At the beginning of the game, Cranky Kong will give you a rundown on how the game works. After viewing the concept on the top screen, Cranky applies what you have learned in a short minigame. By completing the minigame, Cranky moves on to teach you another technique. After getting explained the basics of the game to you, you can embark on your adventure. Throughout the game, Cranky will appear and teach you advanced techniques as well as share valuable information about stages and items.
In each level, there are several things you can collect. For starters, there are four letters; K, O, N, G. The letters are found in the order listed and once you find all four letters, something special will happen. In addition to this, there are Banana Medals as well as some other things. As usual, there are bananas to collect and by collecting one hundred bananas, you gain a 1-up.
In Jungle Climber there are pegs that you must grab unto. To grab onto a peg, press the L or R button. The L button will make Donkey Kong grab unto to a peg to the left of him, while the R button will make him grab unto a peg right of him. By grabbing unto a peg, Donkey Kong will spin until you release the L or R button. Once you let go, Donkey Kong goes in the direction that he stopped spinning in. While he jumps, you can grab unto another peg by pressing the L or R button. If you are spinning you can press the opposite button (Press the L button if your holding the R button and vice versa) to grab unto another peg and stop spinning. When you are not spinning, you can attack and launch Diddy Kong but when you are, you can’t launch him.
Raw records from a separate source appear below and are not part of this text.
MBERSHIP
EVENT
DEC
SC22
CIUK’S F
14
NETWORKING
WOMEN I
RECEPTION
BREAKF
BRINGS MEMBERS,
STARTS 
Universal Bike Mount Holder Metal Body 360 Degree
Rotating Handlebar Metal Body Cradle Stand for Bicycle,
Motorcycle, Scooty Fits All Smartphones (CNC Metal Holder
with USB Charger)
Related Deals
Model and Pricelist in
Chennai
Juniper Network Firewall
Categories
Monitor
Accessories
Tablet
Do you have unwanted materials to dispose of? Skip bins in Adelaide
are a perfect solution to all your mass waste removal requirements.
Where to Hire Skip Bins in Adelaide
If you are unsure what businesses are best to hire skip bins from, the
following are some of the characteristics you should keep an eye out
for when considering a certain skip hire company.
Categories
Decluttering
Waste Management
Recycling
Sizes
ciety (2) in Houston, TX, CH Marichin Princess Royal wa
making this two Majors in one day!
Besides grabbing unto pegs, there are also flowers you can grab. By attaching yourself unto one, you’ll be flung to another part of the stage. In addition to this, there are also boulders you can grab. If you grab unto the right part of a boulder, the boulder moves right. While the boulder is moving, you have to concentrate on staying on the right side of the boulder. If you happen to end up on the left side, the boulder will halt. If you continue to stay on the left side of the boulder, the boulder starts moving to the left.
In each stage, there are Bonus Barrels that you can jump in. Jumping in will blast you off to play a minigame. Besides Bonus Barrels, there are also barrels that will just simply send you to another part of the stage. In one way, DK: Jungle Climber is very similar to the Donkey Kong Country series, but in another, it’s very different. There were bananas scattered across each stage, letters to collect as well as barrels to blast off in. In Jungle Climber, you have pegs to grab unto, whereas in the Donkey Kong Country series, you never had that, but you did however have ropes to climb.
Occasionally you will engage in conversations with other characters. While the dialogue is decent, what really impressed me were the character models. Each character is very well done and they look like they came out of a Nintendo Gamecube game. The backgrounds are 2-D, unfortunately, which is why we came away a little disappointed with the graphics.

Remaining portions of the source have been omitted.